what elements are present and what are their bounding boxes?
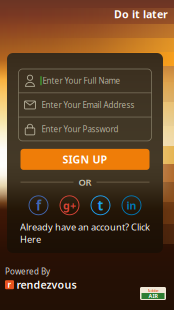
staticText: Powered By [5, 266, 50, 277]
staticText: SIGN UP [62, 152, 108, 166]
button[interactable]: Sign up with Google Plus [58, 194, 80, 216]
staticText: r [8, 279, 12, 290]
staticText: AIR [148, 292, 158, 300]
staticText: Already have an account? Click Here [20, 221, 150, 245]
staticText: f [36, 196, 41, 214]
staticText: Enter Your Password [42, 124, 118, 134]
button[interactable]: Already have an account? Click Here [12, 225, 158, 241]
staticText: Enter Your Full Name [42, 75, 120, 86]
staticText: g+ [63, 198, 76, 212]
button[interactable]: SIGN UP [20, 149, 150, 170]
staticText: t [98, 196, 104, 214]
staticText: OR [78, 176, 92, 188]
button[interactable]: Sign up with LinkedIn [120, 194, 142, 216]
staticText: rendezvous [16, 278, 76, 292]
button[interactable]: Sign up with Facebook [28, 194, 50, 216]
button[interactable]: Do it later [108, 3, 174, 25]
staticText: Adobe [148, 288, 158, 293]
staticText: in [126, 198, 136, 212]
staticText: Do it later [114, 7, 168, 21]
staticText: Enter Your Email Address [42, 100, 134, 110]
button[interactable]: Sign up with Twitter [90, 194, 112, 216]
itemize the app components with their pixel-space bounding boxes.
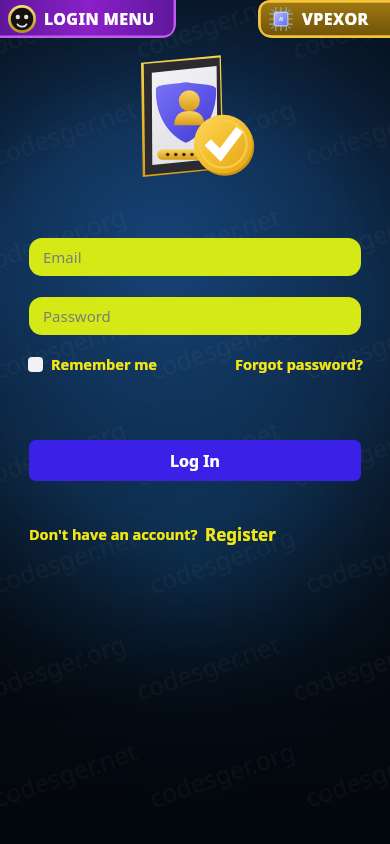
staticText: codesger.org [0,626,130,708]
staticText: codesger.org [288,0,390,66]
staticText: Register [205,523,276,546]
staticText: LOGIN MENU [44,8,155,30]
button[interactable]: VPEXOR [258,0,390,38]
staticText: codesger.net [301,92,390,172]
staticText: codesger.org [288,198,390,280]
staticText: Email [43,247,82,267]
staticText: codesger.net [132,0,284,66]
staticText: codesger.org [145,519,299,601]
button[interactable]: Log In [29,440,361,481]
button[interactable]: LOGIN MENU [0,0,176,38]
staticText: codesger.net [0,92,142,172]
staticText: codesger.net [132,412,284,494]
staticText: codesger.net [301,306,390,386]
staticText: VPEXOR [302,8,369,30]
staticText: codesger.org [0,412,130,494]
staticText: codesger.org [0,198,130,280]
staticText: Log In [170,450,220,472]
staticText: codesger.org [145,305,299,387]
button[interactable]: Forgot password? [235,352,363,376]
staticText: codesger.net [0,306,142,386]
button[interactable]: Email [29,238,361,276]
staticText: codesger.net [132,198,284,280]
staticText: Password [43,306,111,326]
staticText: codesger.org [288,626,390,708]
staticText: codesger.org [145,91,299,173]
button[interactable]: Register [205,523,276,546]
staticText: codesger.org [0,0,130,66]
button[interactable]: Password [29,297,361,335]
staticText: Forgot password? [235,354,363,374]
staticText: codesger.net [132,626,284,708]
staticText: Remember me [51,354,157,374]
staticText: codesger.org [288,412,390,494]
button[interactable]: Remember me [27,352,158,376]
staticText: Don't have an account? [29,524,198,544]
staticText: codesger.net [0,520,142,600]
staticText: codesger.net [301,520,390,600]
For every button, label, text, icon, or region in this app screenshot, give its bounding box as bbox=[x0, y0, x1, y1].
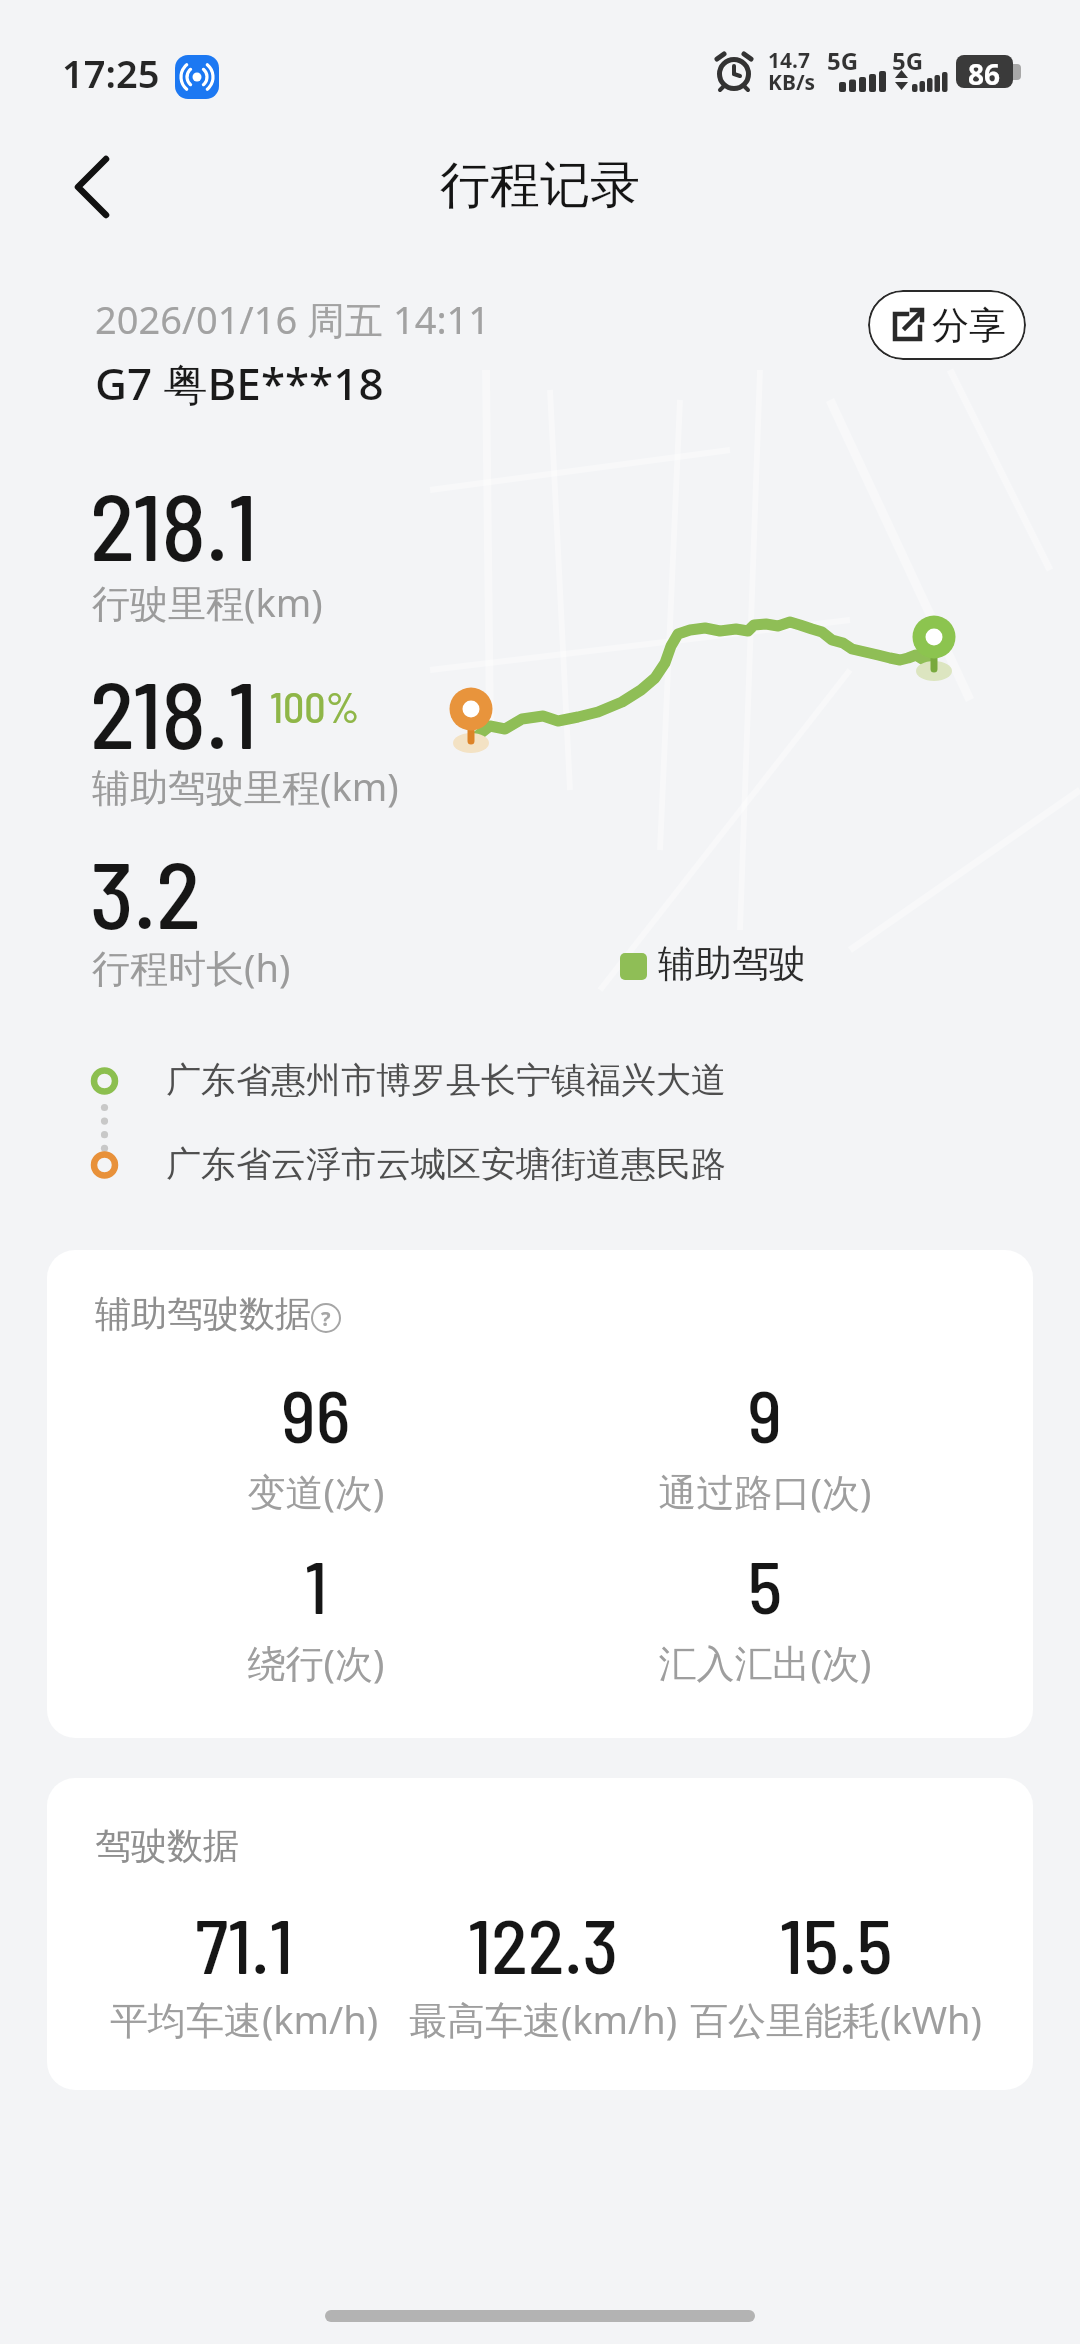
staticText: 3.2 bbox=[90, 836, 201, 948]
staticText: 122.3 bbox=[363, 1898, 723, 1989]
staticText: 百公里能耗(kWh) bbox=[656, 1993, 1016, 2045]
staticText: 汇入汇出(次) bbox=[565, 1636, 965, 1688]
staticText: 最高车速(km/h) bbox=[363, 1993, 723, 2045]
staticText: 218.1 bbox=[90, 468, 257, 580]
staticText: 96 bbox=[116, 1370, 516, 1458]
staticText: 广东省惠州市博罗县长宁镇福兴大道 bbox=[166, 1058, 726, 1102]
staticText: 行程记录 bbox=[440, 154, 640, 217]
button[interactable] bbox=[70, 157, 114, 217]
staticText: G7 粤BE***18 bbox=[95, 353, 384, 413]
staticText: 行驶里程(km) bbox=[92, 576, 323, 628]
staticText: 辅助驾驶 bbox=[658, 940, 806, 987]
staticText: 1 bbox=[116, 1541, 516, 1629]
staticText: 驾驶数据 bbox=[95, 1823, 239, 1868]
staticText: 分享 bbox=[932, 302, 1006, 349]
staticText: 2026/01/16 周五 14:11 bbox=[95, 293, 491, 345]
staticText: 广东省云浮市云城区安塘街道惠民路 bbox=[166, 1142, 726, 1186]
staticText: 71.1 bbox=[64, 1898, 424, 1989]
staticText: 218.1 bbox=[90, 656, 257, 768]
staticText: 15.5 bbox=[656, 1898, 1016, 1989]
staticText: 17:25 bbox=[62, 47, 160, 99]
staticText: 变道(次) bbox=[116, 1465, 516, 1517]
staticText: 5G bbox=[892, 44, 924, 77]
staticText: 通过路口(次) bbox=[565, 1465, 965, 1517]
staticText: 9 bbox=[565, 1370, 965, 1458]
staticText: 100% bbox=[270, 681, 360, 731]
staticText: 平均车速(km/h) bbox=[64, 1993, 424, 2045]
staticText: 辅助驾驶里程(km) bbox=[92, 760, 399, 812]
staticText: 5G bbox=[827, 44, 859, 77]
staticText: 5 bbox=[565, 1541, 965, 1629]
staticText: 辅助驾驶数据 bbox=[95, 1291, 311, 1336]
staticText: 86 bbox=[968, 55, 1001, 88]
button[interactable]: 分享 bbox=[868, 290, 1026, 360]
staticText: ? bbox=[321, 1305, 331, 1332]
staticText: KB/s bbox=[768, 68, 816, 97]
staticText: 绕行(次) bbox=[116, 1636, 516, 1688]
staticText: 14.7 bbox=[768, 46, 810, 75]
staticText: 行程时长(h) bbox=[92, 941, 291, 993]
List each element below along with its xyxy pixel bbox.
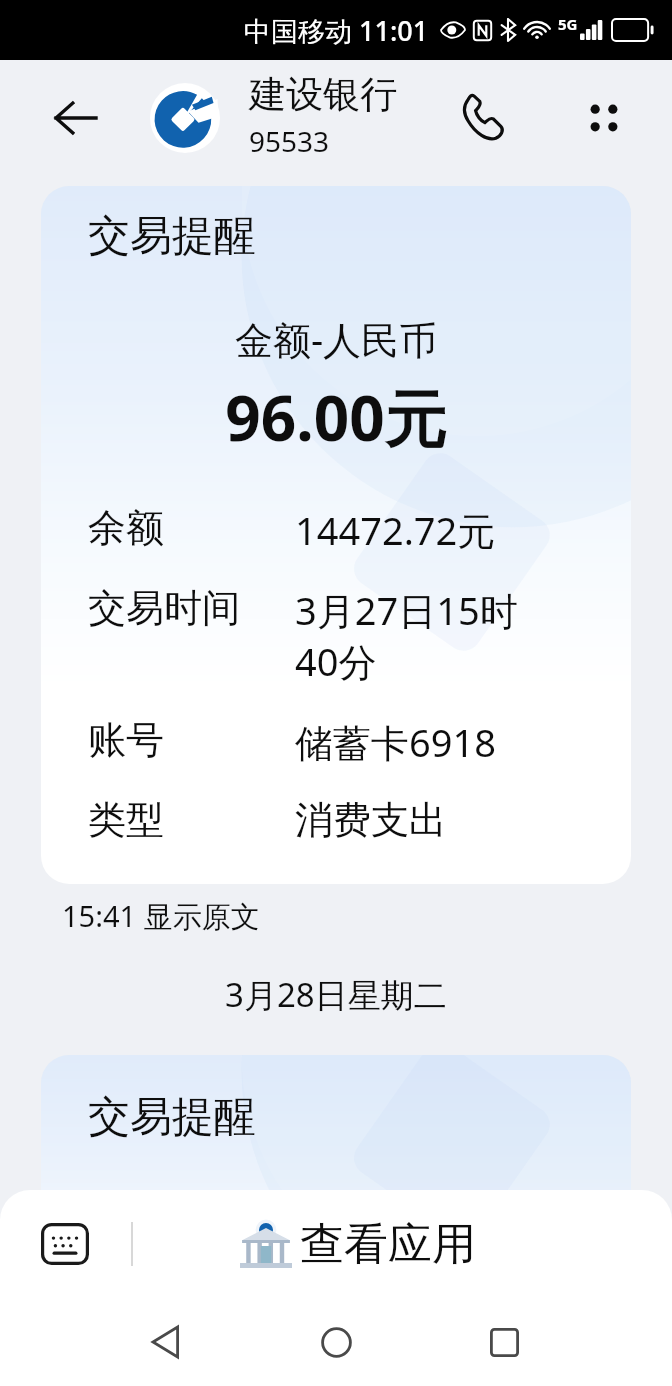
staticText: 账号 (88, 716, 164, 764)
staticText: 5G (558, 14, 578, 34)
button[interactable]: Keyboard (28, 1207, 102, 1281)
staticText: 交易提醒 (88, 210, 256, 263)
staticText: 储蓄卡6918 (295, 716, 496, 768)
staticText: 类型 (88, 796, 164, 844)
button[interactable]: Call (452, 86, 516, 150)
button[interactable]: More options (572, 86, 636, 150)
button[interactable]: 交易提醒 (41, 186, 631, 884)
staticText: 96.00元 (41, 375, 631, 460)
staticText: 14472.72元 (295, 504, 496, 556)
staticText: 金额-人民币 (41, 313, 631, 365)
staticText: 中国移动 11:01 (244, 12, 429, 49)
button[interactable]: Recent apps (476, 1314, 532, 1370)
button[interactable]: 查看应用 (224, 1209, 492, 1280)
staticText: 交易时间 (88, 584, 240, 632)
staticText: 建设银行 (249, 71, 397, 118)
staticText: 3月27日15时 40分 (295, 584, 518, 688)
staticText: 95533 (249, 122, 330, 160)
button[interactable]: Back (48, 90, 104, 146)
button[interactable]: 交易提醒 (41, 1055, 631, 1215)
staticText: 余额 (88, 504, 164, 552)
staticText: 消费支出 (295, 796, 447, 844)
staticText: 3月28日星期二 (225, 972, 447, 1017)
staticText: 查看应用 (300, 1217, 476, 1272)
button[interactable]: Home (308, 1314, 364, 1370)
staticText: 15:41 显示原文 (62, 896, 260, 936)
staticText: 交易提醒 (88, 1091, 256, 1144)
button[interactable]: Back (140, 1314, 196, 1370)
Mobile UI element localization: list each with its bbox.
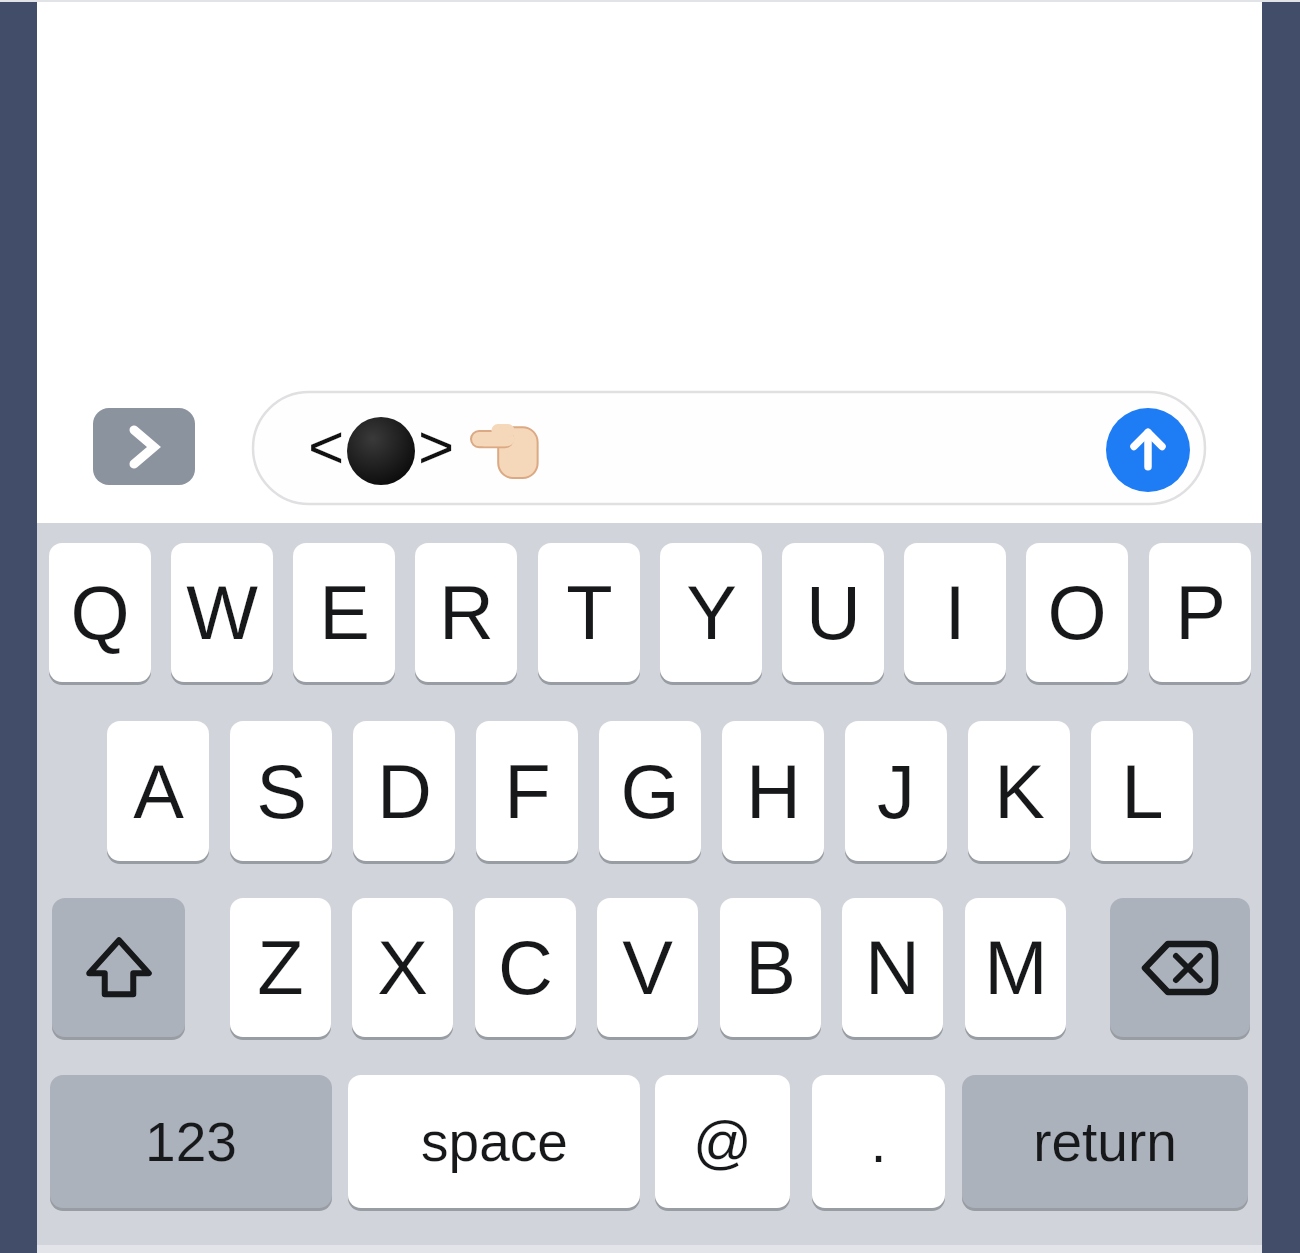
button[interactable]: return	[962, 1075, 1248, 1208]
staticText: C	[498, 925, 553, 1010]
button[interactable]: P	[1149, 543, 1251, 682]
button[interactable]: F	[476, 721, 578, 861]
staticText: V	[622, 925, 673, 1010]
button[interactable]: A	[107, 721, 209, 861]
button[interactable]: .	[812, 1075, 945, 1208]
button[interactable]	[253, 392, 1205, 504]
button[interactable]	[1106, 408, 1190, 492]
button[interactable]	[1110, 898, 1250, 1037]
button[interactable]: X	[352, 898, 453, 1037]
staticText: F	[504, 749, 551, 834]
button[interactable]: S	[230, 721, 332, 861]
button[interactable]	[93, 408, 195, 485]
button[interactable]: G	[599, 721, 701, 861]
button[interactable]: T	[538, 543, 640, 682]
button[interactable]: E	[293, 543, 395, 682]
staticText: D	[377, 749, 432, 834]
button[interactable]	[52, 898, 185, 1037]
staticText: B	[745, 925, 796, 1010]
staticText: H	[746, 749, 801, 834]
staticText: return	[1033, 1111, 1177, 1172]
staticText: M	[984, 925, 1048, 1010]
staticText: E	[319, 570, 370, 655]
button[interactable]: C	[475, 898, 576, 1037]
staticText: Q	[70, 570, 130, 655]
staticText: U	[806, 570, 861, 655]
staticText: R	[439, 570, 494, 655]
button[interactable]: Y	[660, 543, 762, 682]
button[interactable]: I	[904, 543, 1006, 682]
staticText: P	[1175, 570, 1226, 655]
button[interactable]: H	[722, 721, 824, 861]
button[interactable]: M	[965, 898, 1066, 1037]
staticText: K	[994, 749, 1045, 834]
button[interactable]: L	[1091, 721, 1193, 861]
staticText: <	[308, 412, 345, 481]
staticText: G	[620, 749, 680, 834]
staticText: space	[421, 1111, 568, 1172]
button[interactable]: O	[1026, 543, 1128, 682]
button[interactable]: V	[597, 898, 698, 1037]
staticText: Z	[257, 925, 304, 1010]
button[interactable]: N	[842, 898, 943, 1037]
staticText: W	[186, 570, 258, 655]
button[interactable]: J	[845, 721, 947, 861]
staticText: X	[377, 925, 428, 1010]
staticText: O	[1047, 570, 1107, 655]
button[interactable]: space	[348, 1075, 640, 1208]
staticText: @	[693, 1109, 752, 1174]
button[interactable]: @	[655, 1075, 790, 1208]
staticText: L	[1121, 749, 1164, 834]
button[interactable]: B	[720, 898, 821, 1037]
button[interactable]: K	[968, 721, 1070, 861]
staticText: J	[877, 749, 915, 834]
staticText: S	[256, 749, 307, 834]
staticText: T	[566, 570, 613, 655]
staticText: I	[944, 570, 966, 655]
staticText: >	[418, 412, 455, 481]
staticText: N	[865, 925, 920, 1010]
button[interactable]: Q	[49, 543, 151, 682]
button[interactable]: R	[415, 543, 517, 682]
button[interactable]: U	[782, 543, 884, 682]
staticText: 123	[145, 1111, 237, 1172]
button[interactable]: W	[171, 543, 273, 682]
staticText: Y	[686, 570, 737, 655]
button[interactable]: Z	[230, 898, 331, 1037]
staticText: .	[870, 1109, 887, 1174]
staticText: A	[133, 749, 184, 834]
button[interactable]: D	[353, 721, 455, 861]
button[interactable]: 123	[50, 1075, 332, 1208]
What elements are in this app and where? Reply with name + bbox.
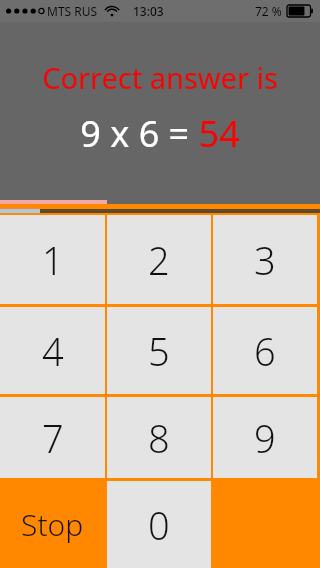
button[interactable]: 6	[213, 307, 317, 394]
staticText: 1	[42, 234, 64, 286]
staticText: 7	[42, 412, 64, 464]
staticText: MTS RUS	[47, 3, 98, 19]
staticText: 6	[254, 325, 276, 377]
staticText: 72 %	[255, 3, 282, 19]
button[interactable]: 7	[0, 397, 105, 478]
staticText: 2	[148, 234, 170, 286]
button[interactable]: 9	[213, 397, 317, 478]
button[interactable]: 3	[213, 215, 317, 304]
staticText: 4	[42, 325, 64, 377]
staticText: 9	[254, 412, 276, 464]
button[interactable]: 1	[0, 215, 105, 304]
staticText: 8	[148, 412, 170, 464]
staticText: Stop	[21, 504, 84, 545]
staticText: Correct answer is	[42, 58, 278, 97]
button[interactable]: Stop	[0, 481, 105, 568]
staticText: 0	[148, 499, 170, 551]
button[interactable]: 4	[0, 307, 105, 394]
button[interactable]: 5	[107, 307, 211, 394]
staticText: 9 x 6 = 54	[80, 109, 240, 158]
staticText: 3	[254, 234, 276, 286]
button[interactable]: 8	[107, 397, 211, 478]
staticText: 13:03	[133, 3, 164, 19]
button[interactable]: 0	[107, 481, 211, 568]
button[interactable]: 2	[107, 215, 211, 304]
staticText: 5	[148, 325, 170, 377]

» TASK PROMPT
Every line of the entries above that contains the word "Forgot" must be tallied, and the number alone reported.

» OUTPUT FOR THIS EXERCISE
2